With the "crisis" brewing in Europe, it is not a surprise that "high" networth individuals are scooping up real estates "outside" of Europe to "protect" their money. Two questions I always wonder

1) Exchange rates
2) Global deleveraging.

Re: exchange rates, Europeans are in a lose-lose proposition :) First lost, Euro/USD is going the wrong way for them so they are buying less with their Euro today. Then comes time to "sell", and we can use history as a guide that FX trends don't reverse quickly, Euro/USD will still be going the wrong way in the next few years unless these buyers intend to buy and hold until their grand kids are ready for college in the US. Therefore, lose when they buy, lose when they sell. Nice way to "protect" your money.

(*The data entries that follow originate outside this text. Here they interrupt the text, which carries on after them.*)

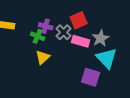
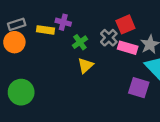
purple cross: (46, 26) -> (63, 22), moved
green cross: (38, 36) -> (80, 42), turned 32

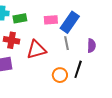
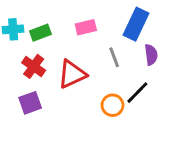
blue rectangle: (70, 22) -> (136, 24), moved
red cross: (12, 40) -> (34, 66), turned 35
black line: (78, 69) -> (137, 93), turned 36

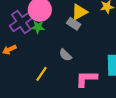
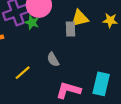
gray rectangle: (74, 24) -> (71, 29), turned 40

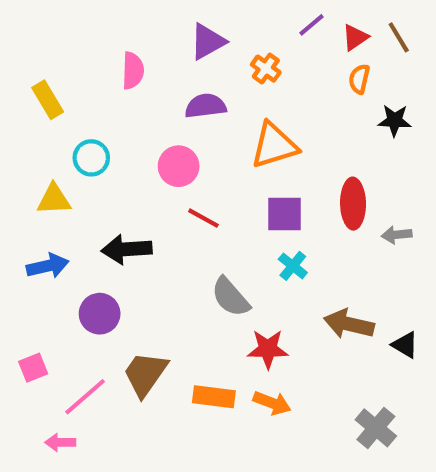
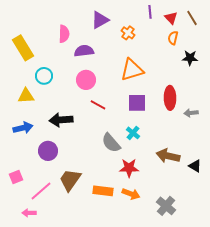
purple line: (311, 25) -> (150, 12), turned -56
red triangle: (355, 37) -> (171, 18), turned -40
yellow rectangle: (48, 100) -> (23, 48), size x1.4
purple semicircle: (206, 106) -> (84, 51), moved
cyan cross: (293, 266) -> (133, 133), moved
gray cross: (376, 428) -> (166, 206), moved

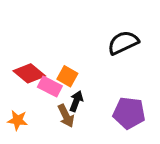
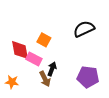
red diamond: (29, 73) -> (20, 50), turned 40
orange square: (67, 76) -> (44, 40), moved

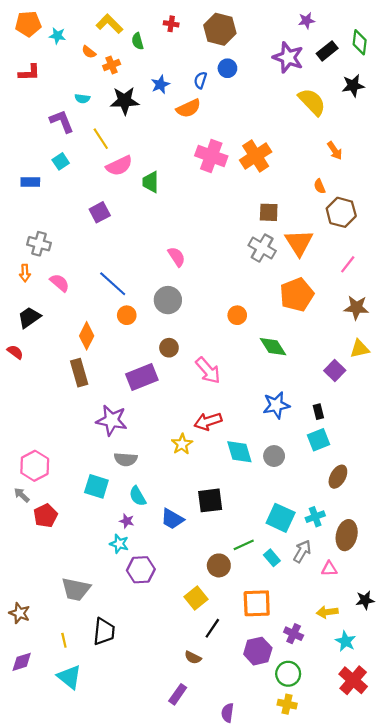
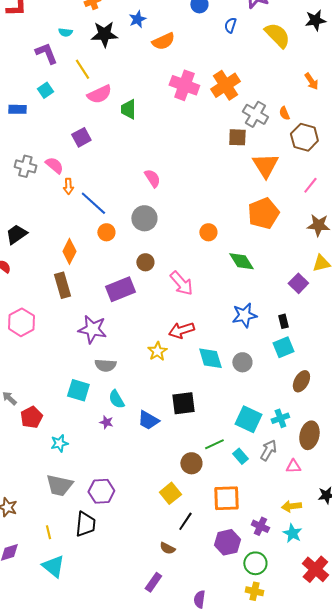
blue semicircle: (200, 80) -> (230, 25), moved
orange arrow: (335, 151) -> (311, 81), moved
gray cross: (262, 248) -> (255, 114), moved
orange arrow: (25, 273) -> (68, 186), moved
pink semicircle: (60, 283) -> (54, 165), moved
pink hexagon: (35, 466) -> (21, 322), moved
cyan star: (119, 544) -> (59, 443), moved, turned -30
purple hexagon: (141, 570) -> (101, 491), moved
cyan star: (346, 641) -> (292, 533), moved

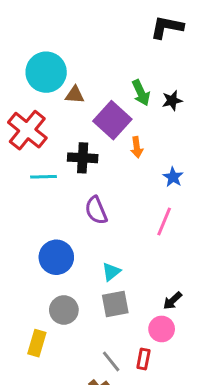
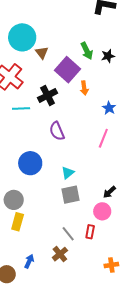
brown triangle: (75, 95) -> (42, 53), turned 48
black cross: (83, 158) -> (48, 95), turned -30
gray circle: (64, 310) -> (14, 200), moved

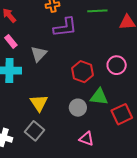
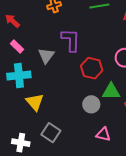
purple L-shape: (65, 27) -> (71, 40), moved, turned -75
yellow triangle: (39, 103) -> (35, 102), moved

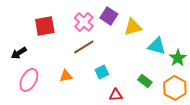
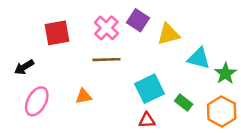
brown line: (84, 47) -> (106, 60), turned 30
cyan square: (102, 72) -> (149, 89), moved, size x1.6

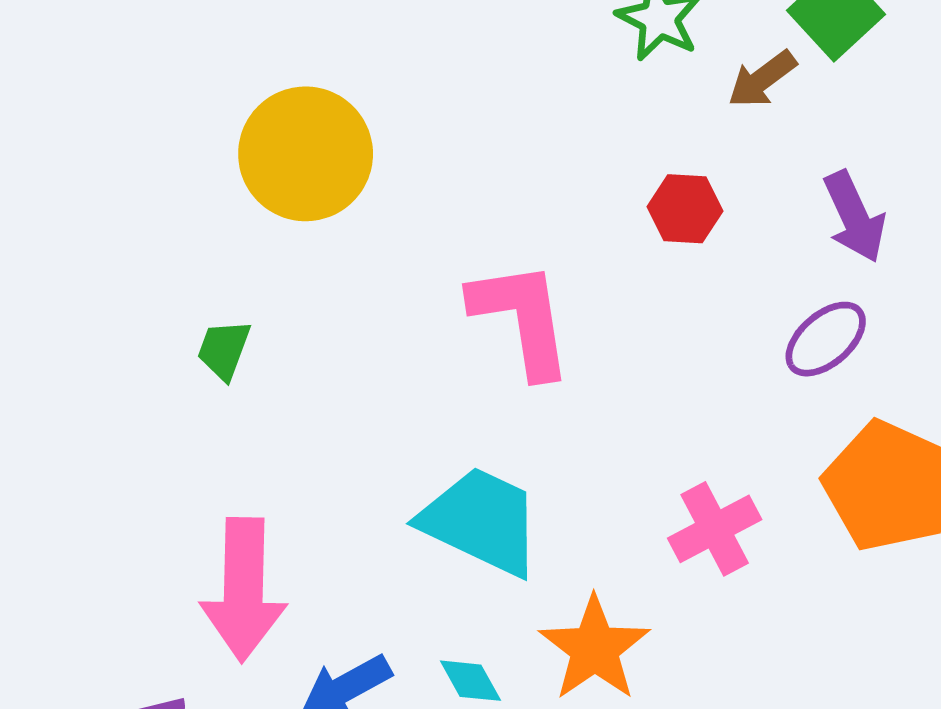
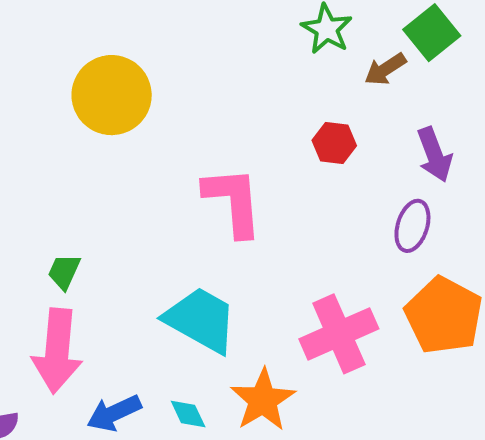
purple ellipse: (826, 339) -> (412, 226), turned -36
green trapezoid: (224, 350) -> (64, 272), moved
pink cross: (715, 529) -> (339, 334), size x1.4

2) Global deleveraging is actually causing foreigners to "repatriate" their domestic currencies, not send them abroad. I know and heard of a few Europeans, small sample-size to keep in mind, selling US real estates solely because of the European crisis. They need to stay liquid and what's the best way to do that ? Convert your mostly illiquid, i.e., real estate holdings, into liquid Euros to meet whatever obligations you currently are facing.

Therefore, when I hear foreigners buying, I am sure that will be the case forever for a city like NY but will these buyers become "irrelevant" in the big scheme of things down the road when the above 2 points are taken into consideration. I believe so. You can't consider the "ultra high networth" because they are in a different world. We're talking about the target market between 1M-3M.